Genre isn’t really important for this Canadian record producer who prefer to work on music that has a strong identity and shows elements of originality. So he has done lots of different styles of music in studios all over the world for diverse artists such as Peter Gabriel, King Crimson, Muse, Kid Rock, Stone Sour, and of course Tool on Ænima, Salival and Lateralus.

Salival: First, can you tell how you started your career?
David Bottrill: I started in 1983 at Grant Avenue Studios in Hamilton, Canada. It was owned by Bob and Daniel Lanois. We had mutual friends and I obtained an interview. We agreed I would intern until a job became available, which it did in about 6 months. When Dan went to England to work with Peter Gabriel, he took me with him to assist on the sessions. When we finished that record, I stayed working with Peter for the next 9 years.

And one day, the Tool guys sent you some of their music. As this was more direct and you weren't familiar with that kind of music then, what made you decide to meet them anyway?
At first, I thought they had me confused with someone else, but when I heard their music I thought they were a great band. They had been inspired by some of the work I had done, and they thought we would be a good working match as they wanted to do something a bit more unique than a standard Los Angeles metal record.

What did you think when you first met them?
They ran me through a rehearsal. I loved both their new music which was to become Ænima and their strong work ethic.

Did the combination work from the start?
We got along right away and had very few conflicts while working together. It was a great experience. As with every relationship, there's a building of confidence and communication, but that happened quite quickly and we began the recording soon after that.


Did they really work everything out before getting into the studio?
I know they rehearsed and wrote for a long time before going into the studio, and most things were crafted before. When it came time for each musician to do their parts, they were prepared and came to work promptly and ready to play. That's not the case with a lot of bands.

I've read that for the recording of Danny Carey's part, he chose carefully the different elements he used with each song, and disposed them following certain mathematical precepts, etc. Was it a hard job for you?
I don't know what you read, but though he may have some of that in his mind, we recorded the drums and electronics in the usual fashion.

And can you speak about Justin Chancellor's beginnings, as he was new in the band?
Justin, though he was first a fan of the band, is a talented and creative musician in his own right. From very early on, he was contributing to the compositions.

About Maynard James Keenan, his lyrics are as meaningful as Tool's music is powerful. Did you discuss with him of his writings?
Maynard would tell me his concepts and his lyrics, and together we would record the vocals in a way as to realize his vision.

Five years after that, you came back with Tool for Lateralus. Have you been quickly aware they were about to go one step further with this opus?
Yes. When I heard the songs for the first time, I knew they were creating something special, more than just an album of songs.

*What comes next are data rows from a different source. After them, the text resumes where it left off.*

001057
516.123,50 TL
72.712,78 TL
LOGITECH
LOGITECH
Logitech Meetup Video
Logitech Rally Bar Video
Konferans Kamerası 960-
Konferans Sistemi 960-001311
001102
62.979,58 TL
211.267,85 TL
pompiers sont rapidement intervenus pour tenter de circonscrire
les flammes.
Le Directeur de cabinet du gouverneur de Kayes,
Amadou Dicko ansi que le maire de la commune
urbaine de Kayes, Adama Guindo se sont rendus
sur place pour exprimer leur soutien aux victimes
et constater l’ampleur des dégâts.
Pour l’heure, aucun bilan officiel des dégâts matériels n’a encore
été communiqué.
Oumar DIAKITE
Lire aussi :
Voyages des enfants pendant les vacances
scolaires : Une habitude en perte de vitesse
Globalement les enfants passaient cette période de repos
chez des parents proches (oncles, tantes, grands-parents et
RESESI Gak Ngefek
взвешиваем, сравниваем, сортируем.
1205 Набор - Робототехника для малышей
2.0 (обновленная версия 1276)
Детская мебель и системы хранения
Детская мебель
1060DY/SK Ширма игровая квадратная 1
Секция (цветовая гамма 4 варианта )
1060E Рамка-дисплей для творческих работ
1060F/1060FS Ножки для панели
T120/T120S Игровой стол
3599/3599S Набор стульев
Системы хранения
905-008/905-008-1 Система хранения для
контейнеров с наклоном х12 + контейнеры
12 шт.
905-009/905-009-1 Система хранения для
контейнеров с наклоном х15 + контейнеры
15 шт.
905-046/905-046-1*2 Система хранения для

Before Lateralus, Maynard also asked you to work on the first album of A Perfect Circle, but it didn't happen. Do you remember Billy Howerdel's project as he started to worked on it during the production of Ænima?
Yes. He's a very creative musician. He was working on a few projects at that time, and one of them finally became A Perfect Circle.


It wasn't the same budget for Lateralus, and there was more time for it. What did that change compared to the previous album?
We worked much in the same way. The money was not an issue.

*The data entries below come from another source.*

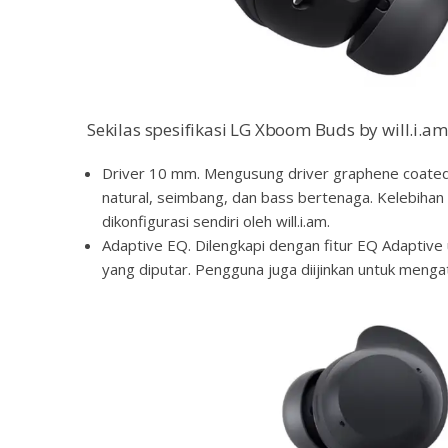
Sekilas spesifikasi LG Xboom Buds by will.i.am
Driver 10 mm. Mengusung driver graphene coated
natural, seimbang, dan bass bertenaga. Kelebihan
dikonfigurasi sendiri oleh will.i.am.
Adaptive EQ. Dilengkapi dengan fitur EQ Adaptive
yang diputar. Pengguna juga diijinkan untuk meng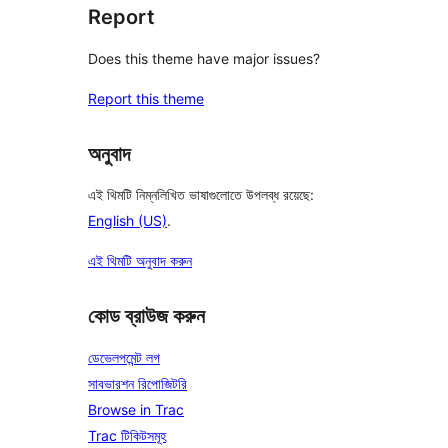
Report
Does this theme have major issues?
Report this theme
অনুবাদ
এই থিমটি নিম্নলিখিত ভাষাগুলোতে উপলব্ধ রয়েছে:
English (US)
.
এই থিমটি অনুবাদ করুন
কোড ব্রাউজ করুন
ডেভেলপমেন্ট লগ
সাবভারশন রিপোজিটরি
Browse in Trac
Trac টিকিটসমূহ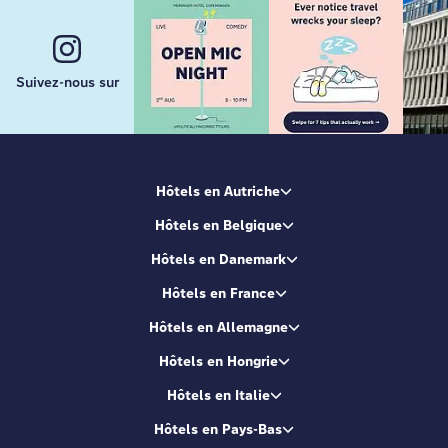
Suivez-nous sur
Hôtels en Autriche
Hôtels en Belgique
Hôtels en Danemark
Hôtels en France
Hôtels en Allemagne
Hôtels en Hongrie
Hôtels en Italie
Hôtels en Pays-Bas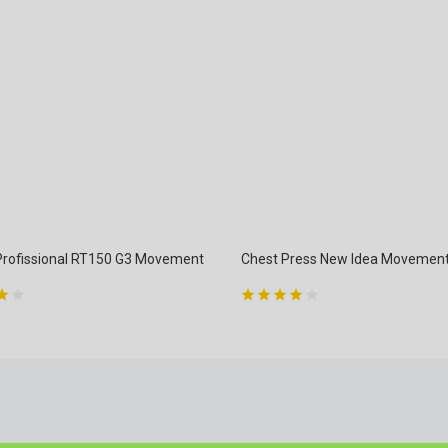
 Profissional RT150 G3 Movement
Chest Press New Idea Movemen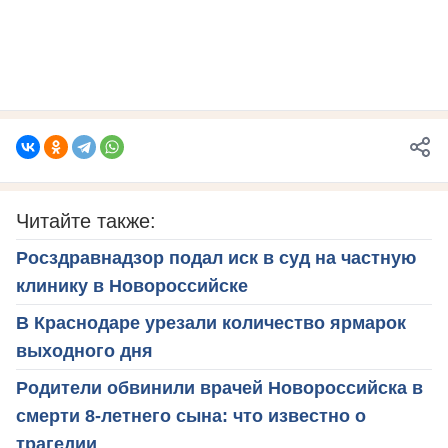
Читайте также:
Росздравнадзор подал иск в суд на частную
клинику в Новороссийске
В Краснодаре урезали количество ярмарок
выходного дня
Родители обвинили врачей Новороссийска в
смерти 8-летнего сына: что известно о
трагедии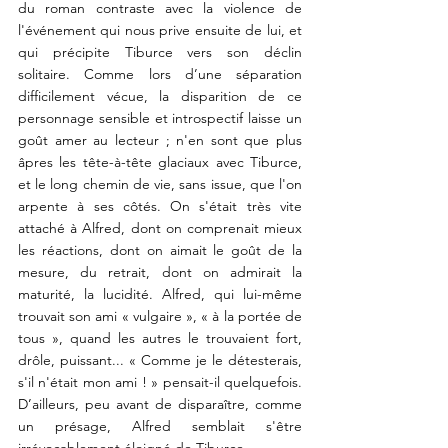
du roman contraste avec la violence de 
l'événement qui nous prive ensuite de lui, et 
qui précipite Tiburce vers son déclin 
solitaire. Comme lors d’une séparation 
difficilement vécue, la disparition de ce 
personnage sensible et introspectif laisse un 
goût amer au lecteur ; n'en sont que plus 
âpres les tête-à-tête glaciaux avec Tiburce, 
et le long chemin de vie, sans issue, que l'on 
arpente à ses côtés. On s'était très vite 
attaché à Alfred, dont on comprenait mieux 
les réactions, dont on aimait le goût de la 
mesure, du retrait, dont on admirait la 
maturité, la lucidité. Alfred, qui lui-même 
trouvait son ami « vulgaire », « à la portée de 
tous », quand les autres le trouvaient fort, 
drôle, puissant... « Comme je le détesterais, 
s'il n'était mon ami ! » pensait-il quelquefois. 
D’ailleurs, peu avant de disparaître, comme 
un présage, Alfred semblait s'être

How did the pressures from all the litigations they knew at the time affect the recording?
It put a bit of a strain on the band, but as many would have given up, Tool seemed to come out of those troubles stronger.

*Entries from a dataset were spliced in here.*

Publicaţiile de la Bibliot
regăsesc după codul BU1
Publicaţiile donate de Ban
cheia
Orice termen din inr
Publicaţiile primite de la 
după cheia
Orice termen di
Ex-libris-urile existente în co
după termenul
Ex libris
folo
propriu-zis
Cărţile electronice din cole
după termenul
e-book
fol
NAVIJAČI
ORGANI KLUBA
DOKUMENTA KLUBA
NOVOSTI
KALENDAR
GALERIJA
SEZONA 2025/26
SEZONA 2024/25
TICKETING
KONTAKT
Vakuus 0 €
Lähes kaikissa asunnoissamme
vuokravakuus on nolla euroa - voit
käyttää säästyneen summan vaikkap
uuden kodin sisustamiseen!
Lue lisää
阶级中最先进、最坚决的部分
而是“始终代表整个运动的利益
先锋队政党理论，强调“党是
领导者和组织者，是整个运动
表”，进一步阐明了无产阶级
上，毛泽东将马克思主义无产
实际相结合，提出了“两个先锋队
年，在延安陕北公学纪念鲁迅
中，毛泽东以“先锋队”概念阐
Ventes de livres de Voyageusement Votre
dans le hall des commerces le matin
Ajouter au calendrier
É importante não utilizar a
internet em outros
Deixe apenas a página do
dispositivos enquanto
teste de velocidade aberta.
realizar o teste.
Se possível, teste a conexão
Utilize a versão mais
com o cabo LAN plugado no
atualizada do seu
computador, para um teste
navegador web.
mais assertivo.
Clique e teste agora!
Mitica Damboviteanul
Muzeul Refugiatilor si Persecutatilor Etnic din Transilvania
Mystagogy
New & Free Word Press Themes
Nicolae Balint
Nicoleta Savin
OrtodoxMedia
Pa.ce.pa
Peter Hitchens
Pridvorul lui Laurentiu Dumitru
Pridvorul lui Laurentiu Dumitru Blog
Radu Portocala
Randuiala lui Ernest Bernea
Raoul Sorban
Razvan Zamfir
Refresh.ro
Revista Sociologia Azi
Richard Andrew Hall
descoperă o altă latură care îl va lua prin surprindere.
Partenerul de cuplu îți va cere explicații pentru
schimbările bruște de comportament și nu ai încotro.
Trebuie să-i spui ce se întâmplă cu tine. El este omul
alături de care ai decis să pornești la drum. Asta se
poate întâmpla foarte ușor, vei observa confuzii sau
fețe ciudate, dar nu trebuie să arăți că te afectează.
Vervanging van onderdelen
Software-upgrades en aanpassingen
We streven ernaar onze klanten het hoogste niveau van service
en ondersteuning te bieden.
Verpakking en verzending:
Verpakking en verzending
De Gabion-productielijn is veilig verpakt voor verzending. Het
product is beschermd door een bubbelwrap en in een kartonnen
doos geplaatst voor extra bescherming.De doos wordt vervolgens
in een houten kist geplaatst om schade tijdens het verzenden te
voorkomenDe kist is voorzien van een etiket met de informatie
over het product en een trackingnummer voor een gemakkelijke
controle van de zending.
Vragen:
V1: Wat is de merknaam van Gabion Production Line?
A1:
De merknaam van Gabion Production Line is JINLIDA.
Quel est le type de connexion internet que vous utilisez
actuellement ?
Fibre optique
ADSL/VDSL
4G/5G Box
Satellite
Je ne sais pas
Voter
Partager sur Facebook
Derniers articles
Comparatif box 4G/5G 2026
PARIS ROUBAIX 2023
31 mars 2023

Do you remember suggestions you made, accepted or not?
On Lateralus, I helped more with the structure of some of the songs. I remember campaigning to lose a section of the song "Lateralus" that Danny liked a lot. I think he still is a little sorry it didn't' make it into the song.

Lateralus is a very complex album. Did any elements block the process, and did you have to drop some of them?
Actually, Lateralus was in some ways easier to record than Ænima. The lines of communication were open already between myself and the band, and it was generally a smooth process.

And are all references and artworks surrounding Tool something that appeals to you?
Generally, yes. Adam works very hard on the visual representation of Tool.

Both Ænima and Lateralus are considered as the best albums Tool made, and are still at the pantheon of heavy music. Did you anticipate how they were going to be received? And how do you consider them with hindsight?
I had no idea, but they are two of the projects I've done that I'm most proud of.